◆ WORK TO BE COMPLETED
Lift out each line of the data that holds "name".

(EXCERPTED DATA Opens)

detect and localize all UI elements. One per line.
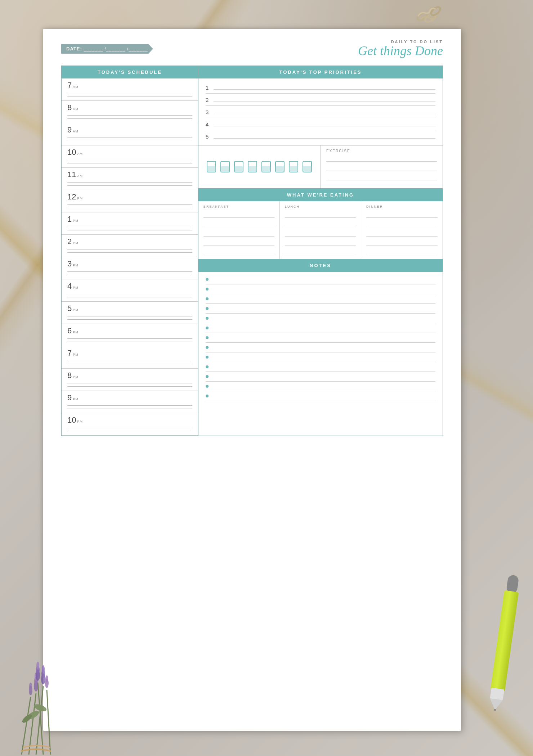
priorities-header: TODAY'S TOP PRIORITIES: [198, 66, 443, 78]
page-tagline: Get things Done: [358, 44, 443, 58]
note-row-13[interactable]: [206, 391, 435, 401]
notes-section: NOTES: [198, 259, 443, 436]
water-glass-5[interactable]: [260, 160, 272, 174]
time-slot-1pm: 1 PM: [62, 212, 198, 235]
lunch-line-2[interactable]: [285, 221, 356, 227]
breakfast-line-5[interactable]: [203, 249, 274, 255]
exercise-lines: [326, 156, 437, 180]
eating-section: WHAT WE'RE EATING BREAKFAST LUNCH: [198, 189, 443, 259]
time-slot-10am: 10 AM: [62, 145, 198, 168]
exercise-line-3[interactable]: [326, 175, 437, 180]
time-slot-11am: 11 AM: [62, 168, 198, 190]
note-row-6[interactable]: [206, 323, 435, 333]
breakfast-line-1[interactable]: [203, 212, 274, 218]
time-slot-12pm: 12 PM: [62, 190, 198, 212]
time-slot-2pm: 2 PM: [62, 235, 198, 257]
priority-row-5[interactable]: 5: [206, 130, 435, 142]
note-row-12[interactable]: [206, 382, 435, 391]
dinner-line-4[interactable]: [366, 240, 438, 246]
note-row-3[interactable]: [206, 294, 435, 304]
priority-list: 1 2 3 4 5: [198, 78, 443, 145]
exercise-label: EXERCISE: [326, 149, 437, 153]
dinner-label: DINNER: [366, 205, 438, 208]
breakfast-label: BREAKFAST: [203, 205, 274, 208]
priority-row-1[interactable]: 1: [206, 81, 435, 94]
meals-grid: BREAKFAST LUNCH: [198, 201, 443, 259]
lunch-line-3[interactable]: [285, 231, 356, 237]
note-bullet-10: [206, 365, 209, 368]
dinner-line-1[interactable]: [366, 212, 438, 218]
note-row-2[interactable]: [206, 284, 435, 294]
svg-point-37: [42, 665, 45, 672]
time-slot-8pm: 8 PM: [62, 369, 198, 391]
right-column: TODAY'S TOP PRIORITIES 1 2 3: [198, 66, 443, 436]
note-row-4[interactable]: [206, 304, 435, 314]
note-bullet-4: [206, 307, 209, 310]
svg-rect-5: [234, 166, 243, 172]
note-bullet-12: [206, 385, 209, 388]
note-bullet-11: [206, 375, 209, 378]
svg-point-18: [430, 5, 442, 17]
exercise-line-1[interactable]: [326, 156, 437, 162]
water-glass-1[interactable]: [206, 160, 217, 174]
water-glass-6[interactable]: [274, 160, 286, 174]
schedule-column: TODAY'S SCHEDULE 7 AM 8 AM: [62, 66, 198, 436]
time-slot-7am: 7 AM: [62, 78, 198, 101]
breakfast-line-2[interactable]: [203, 221, 274, 227]
svg-rect-15: [303, 166, 312, 172]
note-bullet-6: [206, 327, 209, 329]
water-glass-7[interactable]: [288, 160, 299, 174]
dinner-line-5[interactable]: [366, 249, 438, 255]
breakfast-col: BREAKFAST: [198, 201, 280, 259]
note-row-11[interactable]: [206, 372, 435, 382]
breakfast-line-4[interactable]: [203, 240, 274, 246]
note-row-1[interactable]: [206, 275, 435, 284]
priority-row-3[interactable]: 3: [206, 106, 435, 118]
water-glass-2[interactable]: [219, 160, 231, 174]
svg-point-42: [36, 662, 39, 669]
priorities-section: TODAY'S TOP PRIORITIES 1 2 3: [198, 66, 443, 145]
svg-point-39: [29, 683, 32, 690]
lunch-line-1[interactable]: [285, 212, 356, 218]
water-glass-3[interactable]: [233, 160, 245, 174]
note-bullet-5: [206, 317, 209, 320]
svg-rect-1: [207, 166, 216, 172]
note-bullet-9: [206, 356, 209, 359]
note-bullet-1: [206, 278, 209, 281]
water-glass-8[interactable]: [301, 160, 313, 174]
main-grid: TODAY'S SCHEDULE 7 AM 8 AM: [61, 66, 443, 436]
exercise-section: EXERCISE: [321, 145, 443, 188]
svg-rect-13: [289, 166, 298, 172]
note-bullet-13: [206, 395, 209, 397]
time-slot-7pm: 7 PM: [62, 346, 198, 369]
notes-header: NOTES: [198, 259, 443, 272]
priority-row-4[interactable]: 4: [206, 118, 435, 130]
time-slot-4pm: 4 PM: [62, 279, 198, 302]
note-row-9[interactable]: [206, 352, 435, 362]
note-bullet-7: [206, 336, 209, 339]
priority-row-2[interactable]: 2: [206, 94, 435, 106]
note-row-10[interactable]: [206, 362, 435, 372]
water-exercise-section: EXERCISE: [198, 145, 443, 189]
paper-sheet: DATE: _______ /_______ /_______ DAILY TO…: [43, 29, 461, 731]
svg-rect-7: [248, 166, 257, 172]
time-slot-5pm: 5 PM: [62, 302, 198, 324]
date-label: DATE: _______ /_______ /_______: [61, 44, 153, 54]
note-row-8[interactable]: [206, 343, 435, 352]
dinner-line-3[interactable]: [366, 231, 438, 237]
lunch-col: LUNCH: [280, 201, 361, 259]
svg-marker-22: [488, 698, 503, 711]
exercise-line-2[interactable]: [326, 165, 437, 171]
lunch-line-4[interactable]: [285, 240, 356, 246]
lunch-line-5[interactable]: [285, 249, 356, 255]
note-row-5[interactable]: [206, 314, 435, 323]
time-slot-9am: 9 AM: [62, 123, 198, 145]
schedule-header: TODAY'S SCHEDULE: [62, 66, 198, 78]
breakfast-line-3[interactable]: [203, 231, 274, 237]
water-glass-4[interactable]: [247, 160, 258, 174]
note-bullet-3: [206, 297, 209, 300]
dinner-line-2[interactable]: [366, 221, 438, 227]
time-slot-3pm: 3 PM: [62, 257, 198, 279]
note-row-7[interactable]: [206, 333, 435, 343]
time-slot-9pm: 9 PM: [62, 391, 198, 413]
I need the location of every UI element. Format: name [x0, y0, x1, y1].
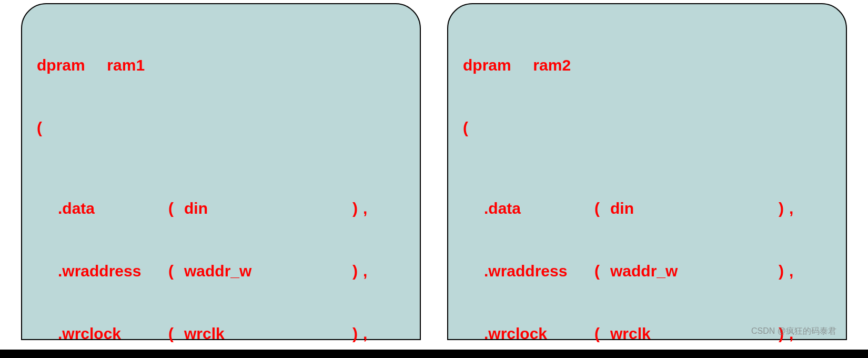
open-char: ( — [594, 200, 610, 218]
code-panel-left: dpram ram1 ( .data( din), .wraddress( wa… — [21, 3, 421, 340]
port-name: .wrclock — [484, 325, 594, 343]
watermark-text: CSDN @疯狂的码泰君 — [751, 326, 836, 336]
bottom-border — [0, 350, 868, 358]
code-block: dpram ram1 ( .data( din), .wraddress( wa… — [37, 16, 405, 358]
open-paren: ( — [37, 115, 405, 141]
port-name: .data — [58, 200, 168, 218]
open-char: ( — [168, 200, 184, 218]
close-char: ) — [352, 200, 363, 218]
port-value: din — [610, 200, 779, 218]
port-value: waddr_w — [610, 262, 779, 281]
open-char: ( — [168, 325, 184, 343]
comma: , — [363, 325, 374, 343]
code-block: dpram ram2 ( .data( din), .wraddress( wa… — [463, 16, 831, 358]
module-header-text: dpram ram1 — [37, 56, 145, 75]
close-char: ) — [779, 262, 789, 281]
comma: , — [363, 200, 374, 218]
open-paren: ( — [463, 115, 831, 141]
open-char: ( — [594, 262, 610, 281]
code-panel-right: dpram ram2 ( .data( din), .wraddress( wa… — [447, 3, 847, 340]
port-name: .wraddress — [484, 262, 594, 281]
port-line: .wraddress( waddr_w), — [463, 258, 831, 285]
comma: , — [789, 262, 800, 281]
port-line: .wrclock( wrclk), — [37, 321, 405, 347]
comma: , — [789, 200, 800, 218]
port-value: wrclk — [184, 325, 352, 343]
close-char: ) — [779, 200, 789, 218]
open-char: ( — [594, 325, 610, 343]
comma: , — [363, 262, 374, 281]
module-header-text: dpram ram2 — [463, 56, 571, 75]
port-line: .data( din), — [463, 196, 831, 222]
close-char: ) — [352, 325, 363, 343]
port-name: .wraddress — [58, 262, 168, 281]
port-name: .data — [484, 200, 594, 218]
module-header: dpram ram1 — [37, 52, 405, 78]
port-value: din — [184, 200, 352, 218]
port-name: .wrclock — [58, 325, 168, 343]
port-value: waddr_w — [184, 262, 352, 281]
open-char: ( — [168, 262, 184, 281]
port-line: .wraddress( waddr_w), — [37, 258, 405, 285]
module-header: dpram ram2 — [463, 52, 831, 78]
port-line: .data( din), — [37, 196, 405, 222]
close-char: ) — [352, 262, 363, 281]
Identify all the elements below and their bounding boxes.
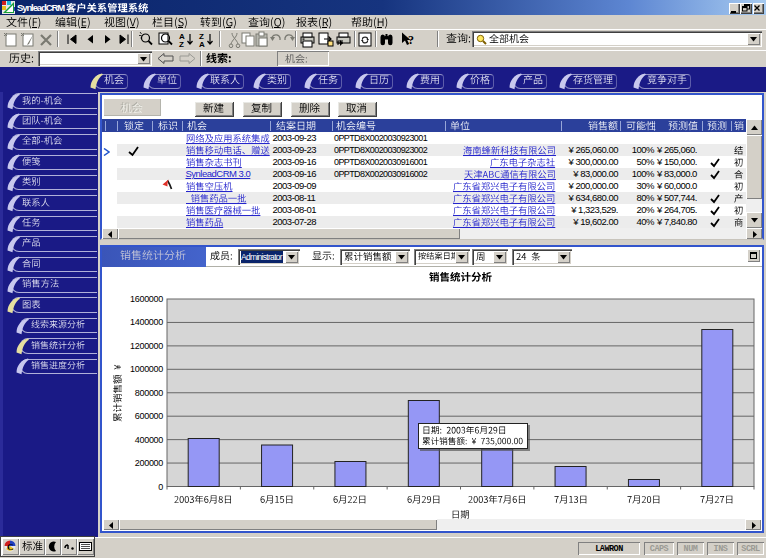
svg-text:Z: Z [179, 40, 184, 49]
svg-text:?: ? [408, 33, 414, 47]
svg-text:A: A [199, 40, 205, 49]
svg-text:C: C [7, 542, 14, 552]
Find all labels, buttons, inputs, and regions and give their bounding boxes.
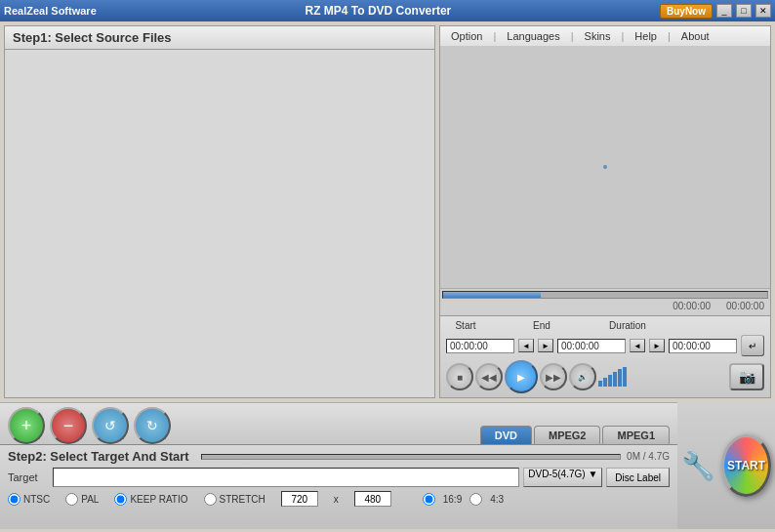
source-files-list[interactable] bbox=[5, 50, 434, 397]
stop-button[interactable]: ■ bbox=[446, 363, 473, 390]
trim-row: Start End Duration bbox=[446, 320, 764, 331]
pal-radio[interactable] bbox=[65, 493, 78, 506]
ratio-16-9-radio[interactable] bbox=[423, 493, 435, 506]
pal-radio-group: PAL bbox=[65, 493, 99, 506]
start-label: Start bbox=[446, 320, 485, 331]
screenshot-button[interactable]: 📷 bbox=[729, 363, 764, 390]
keep-ratio-label: KEEP RATIO bbox=[130, 494, 187, 505]
start-trim-right[interactable]: ► bbox=[538, 339, 553, 352]
format-tabs: DVD MPEG2 MPEG1 bbox=[480, 426, 670, 444]
step2-progress-text: 0M / 4.7G bbox=[627, 451, 670, 462]
width-input[interactable]: 720 bbox=[281, 491, 318, 507]
menu-bar: Option | Languages | Skins | Help | Abou… bbox=[439, 25, 771, 46]
step2-header: Step2: Select Target And Start bbox=[8, 449, 189, 464]
disc-label-button[interactable]: Disc Label bbox=[606, 468, 670, 487]
start-time-input[interactable]: 00:00:00 bbox=[446, 339, 514, 353]
menu-skins[interactable]: Skins bbox=[582, 29, 614, 43]
app-name: RealZeal Software bbox=[4, 5, 97, 17]
rewind-button[interactable]: ◀◀ bbox=[475, 363, 503, 390]
toolbar-and-tabs: + − ↺ ↻ DVD MPEG2 MPEG1 bbox=[0, 402, 677, 444]
step2-header-row: Step2: Select Target And Start 0M / 4.7G bbox=[8, 449, 670, 464]
ratio-4-3-label: 4:3 bbox=[490, 494, 504, 505]
target-row: Target DVD-5(4.7G) ▼ Disc Label bbox=[8, 468, 670, 487]
vol-bar-5 bbox=[618, 369, 622, 387]
step2-progress-bar bbox=[201, 454, 621, 460]
window-title: RZ MP4 To DVD Converter bbox=[305, 4, 451, 18]
progress-area: 00:00:00 00:00:00 bbox=[439, 288, 771, 315]
menu-about[interactable]: About bbox=[678, 29, 713, 43]
stretch-radio-group: STRETCH bbox=[204, 493, 265, 506]
pal-label: PAL bbox=[81, 494, 99, 505]
step2-main: + − ↺ ↻ DVD MPEG2 MPEG1 Step2: Select Ta… bbox=[0, 402, 677, 529]
vol-bar-4 bbox=[613, 372, 617, 387]
volume-indicator bbox=[598, 367, 627, 387]
end-label: End bbox=[522, 320, 561, 331]
trim-values-row: 00:00:00 ◄ ► 00:00:00 ◄ ► 00:00:00 ↵ bbox=[446, 335, 764, 356]
main-content: Step1: Select Source Files Option | Lang… bbox=[0, 21, 775, 402]
vol-bar-1 bbox=[598, 381, 602, 387]
disc-size-dropdown[interactable]: DVD-5(4.7G) ▼ bbox=[523, 468, 602, 487]
tab-dvd[interactable]: DVD bbox=[480, 426, 532, 444]
vol-bar-3 bbox=[608, 375, 612, 387]
options-row: NTSC PAL KEEP RATIO STRETCH 720 bbox=[8, 491, 670, 507]
step2-content: Step2: Select Target And Start 0M / 4.7G… bbox=[0, 444, 677, 529]
transport-controls: Start End Duration 00:00:00 ◄ ► 00:00:00… bbox=[439, 315, 771, 398]
playback-progress-fill bbox=[443, 292, 541, 298]
toolbar-buttons: + − ↺ ↻ bbox=[8, 407, 171, 444]
end-trim-left[interactable]: ◄ bbox=[630, 339, 645, 352]
playback-buttons: ■ ◀◀ ▶ ▶▶ 🔊 bbox=[446, 360, 627, 393]
mute-button[interactable]: 🔊 bbox=[569, 363, 596, 390]
target-path-input[interactable] bbox=[53, 468, 519, 487]
step2-right: 🔧 START bbox=[677, 402, 775, 529]
maximize-button[interactable]: □ bbox=[736, 4, 752, 18]
tools-icon[interactable]: 🔧 bbox=[681, 450, 715, 482]
start-button[interactable]: START bbox=[721, 434, 771, 497]
playback-progress-track[interactable] bbox=[442, 291, 768, 299]
playback-controls-row: ■ ◀◀ ▶ ▶▶ 🔊 📷 bbox=[446, 360, 764, 393]
buynow-button[interactable]: BuyNow bbox=[660, 4, 713, 19]
play-button[interactable]: ▶ bbox=[505, 360, 538, 393]
step2-row: + − ↺ ↻ DVD MPEG2 MPEG1 Step2: Select Ta… bbox=[0, 402, 775, 529]
end-trim-right[interactable]: ► bbox=[649, 339, 665, 352]
keep-ratio-radio[interactable] bbox=[114, 493, 127, 506]
target-label: Target bbox=[8, 471, 49, 483]
time-current: 00:00:00 bbox=[673, 301, 711, 311]
title-bar-controls: BuyNow _ □ ✕ bbox=[660, 4, 771, 19]
move-down-button[interactable]: ↻ bbox=[134, 407, 171, 444]
keep-ratio-radio-group: KEEP RATIO bbox=[114, 493, 187, 506]
add-file-button[interactable]: + bbox=[8, 407, 45, 444]
end-time-input[interactable]: 00:00:00 bbox=[557, 339, 626, 353]
bottom-section: + − ↺ ↻ DVD MPEG2 MPEG1 Step2: Select Ta… bbox=[0, 402, 775, 529]
title-bar: RealZeal Software RZ MP4 To DVD Converte… bbox=[0, 0, 775, 21]
ratio-16-9-label: 16:9 bbox=[443, 494, 462, 505]
close-button[interactable]: ✕ bbox=[755, 4, 771, 18]
move-up-button[interactable]: ↺ bbox=[92, 407, 129, 444]
ntsc-label: NTSC bbox=[23, 494, 50, 505]
right-panel: Option | Languages | Skins | Help | Abou… bbox=[439, 25, 771, 398]
vol-bar-6 bbox=[623, 367, 627, 387]
set-trim-button[interactable]: ↵ bbox=[741, 335, 764, 356]
tab-mpeg2[interactable]: MPEG2 bbox=[534, 426, 601, 444]
tab-mpeg1[interactable]: MPEG1 bbox=[602, 426, 670, 444]
menu-help[interactable]: Help bbox=[632, 29, 660, 43]
time-display: 00:00:00 00:00:00 bbox=[442, 299, 768, 313]
vol-bar-2 bbox=[603, 378, 607, 387]
menu-languages[interactable]: Languages bbox=[504, 29, 562, 43]
forward-button[interactable]: ▶▶ bbox=[540, 363, 567, 390]
remove-file-button[interactable]: − bbox=[50, 407, 87, 444]
start-trim-left[interactable]: ◄ bbox=[518, 339, 534, 352]
source-files-panel: Step1: Select Source Files bbox=[4, 25, 435, 398]
time-total: 00:00:00 bbox=[726, 301, 764, 311]
ratio-4-3-radio[interactable] bbox=[469, 493, 482, 506]
stretch-radio[interactable] bbox=[204, 493, 217, 506]
menu-option[interactable]: Option bbox=[448, 29, 485, 43]
size-separator: x bbox=[334, 494, 339, 505]
duration-input[interactable]: 00:00:00 bbox=[669, 339, 737, 353]
ntsc-radio-group: NTSC bbox=[8, 493, 50, 506]
ratio-group: 16:9 4:3 bbox=[423, 493, 504, 506]
height-input[interactable]: 480 bbox=[354, 491, 391, 507]
preview-area bbox=[439, 46, 771, 288]
ntsc-radio[interactable] bbox=[8, 493, 20, 506]
stretch-label: STRETCH bbox=[220, 494, 265, 505]
minimize-button[interactable]: _ bbox=[716, 4, 732, 18]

(EXCERPTED DATA Closes)

◆ THE COMPLETED TASK
I need the location of every UI element. Format: name [x0, y0, x1, y1].
port-name: .wrclock — [484, 325, 594, 343]
port-name: .data — [58, 200, 168, 218]
port-name: .wraddress — [484, 262, 594, 281]
port-name: .wraddress — [58, 262, 168, 281]
port-name: .data — [484, 200, 594, 218]
port-name: .wrclock — [58, 325, 168, 343]
app-name: RealZeal Software bbox=[4, 5, 97, 17]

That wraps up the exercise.